I am trying to understand the state of the art of a Gamma GLM regression with an elastic net penalty because I need to recreate it in a SAS environment (pity me). To my knowledge, the only package, in any language, that allows for this is the H2O package. Glmnet only applies to the Gaussian (standard elastic net regression) and Binomial distribution (logistic elastic net).
From a high level, I understand glmnet to work by taking the log likelihood and optimizing it one variable at a time, and then cycling through until convergence. On the otherhand, I think H2O relies on gradient descent.
Is anyone aware of any literature on the elastic net that applies to any standard GLM model, like the Gamma, or even the Poisson?

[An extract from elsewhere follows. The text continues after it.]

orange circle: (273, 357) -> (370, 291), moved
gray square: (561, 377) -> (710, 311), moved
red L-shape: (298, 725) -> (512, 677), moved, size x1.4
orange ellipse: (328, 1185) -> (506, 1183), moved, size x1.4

Have issues like local optima been explored in this general context? My understanding, from this question, is that the objective function is concave so there should be a local max. However using SAS with a (perhaps naive) implementation using PROC NLMIXED, where one specifies the log likelihood, $$(Scale-1)*log(y) - (Scale/\mu)*y + Scale*\log(Scale)-Scale*\log(\mu)-\log\Gamma(Scale),$$ and solves it using off the shelf methods, seems to result in local optima when the number of variables are large.
If not covered implicitly before, what is the most reliable efficient/precise way of solving for a Gamma GLM with a ridge, or elastic, penalty? Given that H2O uses the gradient descent, I think, are there any good references on this if I wanted to implement it myself?